**ACTION ITEM:**
Please copy the lines below exactly, from the first one through the line showing "等两个工业园区已累计投入60多亿元，水、".

**STUDY MATERIAL:**
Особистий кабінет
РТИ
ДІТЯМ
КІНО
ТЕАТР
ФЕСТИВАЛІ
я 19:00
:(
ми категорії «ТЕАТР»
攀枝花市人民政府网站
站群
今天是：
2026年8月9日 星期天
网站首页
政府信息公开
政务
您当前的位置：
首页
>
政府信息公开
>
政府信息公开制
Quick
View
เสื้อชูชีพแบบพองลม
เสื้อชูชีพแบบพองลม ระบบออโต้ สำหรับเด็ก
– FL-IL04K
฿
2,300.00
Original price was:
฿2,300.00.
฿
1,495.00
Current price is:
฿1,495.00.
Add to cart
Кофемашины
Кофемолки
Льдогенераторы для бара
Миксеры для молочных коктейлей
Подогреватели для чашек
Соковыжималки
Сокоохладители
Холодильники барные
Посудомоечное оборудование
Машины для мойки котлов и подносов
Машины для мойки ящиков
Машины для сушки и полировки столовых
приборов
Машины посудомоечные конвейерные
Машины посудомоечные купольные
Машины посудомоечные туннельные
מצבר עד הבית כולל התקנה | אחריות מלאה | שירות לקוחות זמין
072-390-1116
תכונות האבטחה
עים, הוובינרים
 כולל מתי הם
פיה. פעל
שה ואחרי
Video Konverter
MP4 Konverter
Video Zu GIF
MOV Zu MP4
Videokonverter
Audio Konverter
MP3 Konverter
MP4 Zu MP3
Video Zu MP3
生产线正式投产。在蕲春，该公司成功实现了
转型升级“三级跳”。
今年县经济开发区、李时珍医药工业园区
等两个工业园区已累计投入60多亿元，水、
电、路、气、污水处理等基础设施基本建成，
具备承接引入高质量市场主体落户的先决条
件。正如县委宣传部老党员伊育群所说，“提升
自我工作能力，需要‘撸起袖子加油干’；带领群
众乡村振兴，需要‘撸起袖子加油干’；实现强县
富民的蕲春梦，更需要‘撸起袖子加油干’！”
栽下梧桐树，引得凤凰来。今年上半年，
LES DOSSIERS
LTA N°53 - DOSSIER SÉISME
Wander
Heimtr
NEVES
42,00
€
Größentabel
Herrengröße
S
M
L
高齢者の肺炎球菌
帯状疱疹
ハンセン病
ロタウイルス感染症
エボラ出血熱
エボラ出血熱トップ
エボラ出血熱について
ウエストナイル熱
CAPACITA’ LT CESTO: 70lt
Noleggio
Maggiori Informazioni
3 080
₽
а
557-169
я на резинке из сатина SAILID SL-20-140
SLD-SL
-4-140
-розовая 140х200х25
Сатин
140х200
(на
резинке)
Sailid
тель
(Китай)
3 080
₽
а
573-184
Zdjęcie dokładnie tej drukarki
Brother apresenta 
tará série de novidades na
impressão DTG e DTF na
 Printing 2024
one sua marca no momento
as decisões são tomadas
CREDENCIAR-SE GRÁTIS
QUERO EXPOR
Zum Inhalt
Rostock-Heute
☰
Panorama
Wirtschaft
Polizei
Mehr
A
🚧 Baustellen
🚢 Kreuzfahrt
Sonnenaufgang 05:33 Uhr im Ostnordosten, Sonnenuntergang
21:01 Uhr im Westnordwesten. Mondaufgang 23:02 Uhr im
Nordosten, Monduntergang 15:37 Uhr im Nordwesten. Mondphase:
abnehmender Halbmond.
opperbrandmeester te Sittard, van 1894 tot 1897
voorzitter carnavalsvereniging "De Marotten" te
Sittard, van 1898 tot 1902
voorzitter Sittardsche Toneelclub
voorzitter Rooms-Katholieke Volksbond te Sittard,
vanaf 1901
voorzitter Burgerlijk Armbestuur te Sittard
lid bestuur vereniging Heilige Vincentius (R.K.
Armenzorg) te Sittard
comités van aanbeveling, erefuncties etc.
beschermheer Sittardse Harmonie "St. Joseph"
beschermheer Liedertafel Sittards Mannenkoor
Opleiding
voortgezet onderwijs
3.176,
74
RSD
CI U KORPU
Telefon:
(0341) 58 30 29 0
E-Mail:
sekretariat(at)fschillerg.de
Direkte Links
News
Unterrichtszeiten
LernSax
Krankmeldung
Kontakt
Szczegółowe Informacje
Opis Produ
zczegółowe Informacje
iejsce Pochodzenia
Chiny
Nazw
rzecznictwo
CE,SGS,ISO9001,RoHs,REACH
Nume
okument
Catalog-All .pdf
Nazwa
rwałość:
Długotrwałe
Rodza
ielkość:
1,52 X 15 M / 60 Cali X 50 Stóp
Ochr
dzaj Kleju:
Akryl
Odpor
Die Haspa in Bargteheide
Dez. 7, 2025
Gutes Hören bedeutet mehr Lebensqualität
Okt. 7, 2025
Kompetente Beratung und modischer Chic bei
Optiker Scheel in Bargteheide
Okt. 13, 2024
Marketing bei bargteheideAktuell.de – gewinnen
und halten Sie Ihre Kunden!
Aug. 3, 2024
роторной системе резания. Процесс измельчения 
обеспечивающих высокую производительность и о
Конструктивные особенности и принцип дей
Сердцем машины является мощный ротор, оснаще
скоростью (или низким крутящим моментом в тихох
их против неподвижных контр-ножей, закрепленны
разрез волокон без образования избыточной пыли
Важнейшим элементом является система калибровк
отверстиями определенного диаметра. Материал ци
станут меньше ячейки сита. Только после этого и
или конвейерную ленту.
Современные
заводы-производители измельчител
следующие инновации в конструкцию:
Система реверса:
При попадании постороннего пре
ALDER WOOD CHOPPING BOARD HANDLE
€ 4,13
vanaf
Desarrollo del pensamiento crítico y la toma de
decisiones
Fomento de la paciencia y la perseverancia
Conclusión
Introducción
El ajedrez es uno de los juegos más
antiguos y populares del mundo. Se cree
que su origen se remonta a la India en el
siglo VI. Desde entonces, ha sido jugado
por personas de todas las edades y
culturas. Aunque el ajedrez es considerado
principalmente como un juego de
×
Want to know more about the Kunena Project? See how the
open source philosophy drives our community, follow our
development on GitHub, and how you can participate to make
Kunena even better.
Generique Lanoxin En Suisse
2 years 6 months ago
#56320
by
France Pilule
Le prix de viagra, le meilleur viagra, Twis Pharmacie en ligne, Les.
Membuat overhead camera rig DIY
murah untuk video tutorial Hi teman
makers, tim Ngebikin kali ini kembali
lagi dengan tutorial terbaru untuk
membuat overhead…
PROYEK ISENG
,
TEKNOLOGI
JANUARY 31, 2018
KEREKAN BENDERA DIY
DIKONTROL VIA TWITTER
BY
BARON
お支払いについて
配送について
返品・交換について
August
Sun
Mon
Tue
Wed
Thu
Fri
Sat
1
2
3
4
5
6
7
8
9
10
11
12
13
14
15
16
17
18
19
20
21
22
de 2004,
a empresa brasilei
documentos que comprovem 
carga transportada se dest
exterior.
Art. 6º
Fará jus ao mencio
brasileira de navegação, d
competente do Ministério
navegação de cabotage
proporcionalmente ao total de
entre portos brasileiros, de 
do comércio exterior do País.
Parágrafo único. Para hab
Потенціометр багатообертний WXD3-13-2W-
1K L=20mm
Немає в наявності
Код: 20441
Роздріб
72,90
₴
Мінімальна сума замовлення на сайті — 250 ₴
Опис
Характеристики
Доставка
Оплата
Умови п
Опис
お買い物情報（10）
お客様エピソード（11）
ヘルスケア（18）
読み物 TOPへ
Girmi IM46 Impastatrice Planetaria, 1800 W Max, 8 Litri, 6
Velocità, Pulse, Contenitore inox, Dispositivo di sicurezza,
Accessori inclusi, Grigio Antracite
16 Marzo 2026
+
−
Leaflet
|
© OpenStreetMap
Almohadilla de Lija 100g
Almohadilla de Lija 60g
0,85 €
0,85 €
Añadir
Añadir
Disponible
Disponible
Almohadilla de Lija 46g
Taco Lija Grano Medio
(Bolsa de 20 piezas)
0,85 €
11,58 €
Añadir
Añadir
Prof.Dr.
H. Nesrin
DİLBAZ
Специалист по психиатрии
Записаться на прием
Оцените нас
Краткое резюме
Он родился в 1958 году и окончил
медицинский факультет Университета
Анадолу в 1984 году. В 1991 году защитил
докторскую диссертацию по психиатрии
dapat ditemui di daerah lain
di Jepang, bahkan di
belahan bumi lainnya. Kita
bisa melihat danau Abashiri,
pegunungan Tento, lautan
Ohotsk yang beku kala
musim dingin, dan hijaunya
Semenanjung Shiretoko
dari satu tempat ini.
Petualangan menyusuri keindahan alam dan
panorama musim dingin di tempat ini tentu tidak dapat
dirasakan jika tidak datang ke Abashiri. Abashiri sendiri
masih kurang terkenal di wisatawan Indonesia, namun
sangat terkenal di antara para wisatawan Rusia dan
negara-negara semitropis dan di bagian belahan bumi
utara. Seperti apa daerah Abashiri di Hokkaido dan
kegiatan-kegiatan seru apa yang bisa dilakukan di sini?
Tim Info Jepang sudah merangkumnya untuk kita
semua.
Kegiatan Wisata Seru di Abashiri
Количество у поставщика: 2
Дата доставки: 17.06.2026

**PROBLEM SOLUTION:**
Особистий кабінет
РТИ
ДІТЯМ
КІНО
ТЕАТР
ФЕСТИВАЛІ
я 19:00
:(
ми категорії «ТЕАТР»
攀枝花市人民政府网站
站群
今天是：
2026年8月9日 星期天
网站首页
政府信息公开
政务
您当前的位置：
首页
>
政府信息公开
>
政府信息公开制
Quick
View
เสื้อชูชีพแบบพองลม
เสื้อชูชีพแบบพองลม ระบบออโต้ สำหรับเด็ก
– FL-IL04K
฿
2,300.00
Original price was:
฿2,300.00.
฿
1,495.00
Current price is:
฿1,495.00.
Add to cart
Кофемашины
Кофемолки
Льдогенераторы для бара
Миксеры для молочных коктейлей
Подогреватели для чашек
Соковыжималки
Сокоохладители
Холодильники барные
Посудомоечное оборудование
Машины для мойки котлов и подносов
Машины для мойки ящиков
Машины для сушки и полировки столовых
приборов
Машины посудомоечные конвейерные
Машины посудомоечные купольные
Машины посудомоечные туннельные
מצבר עד הבית כולל התקנה | אחריות מלאה | שירות לקוחות זמין
072-390-1116
תכונות האבטחה
עים, הוובינרים
 כולל מתי הם
פיה. פעל
שה ואחרי
Video Konverter
MP4 Konverter
Video Zu GIF
MOV Zu MP4
Videokonverter
Audio Konverter
MP3 Konverter
MP4 Zu MP3
Video Zu MP3
生产线正式投产。在蕲春，该公司成功实现了
转型升级“三级跳”。
今年县经济开发区、李时珍医药工业园区
等两个工业园区已累计投入60多亿元，水、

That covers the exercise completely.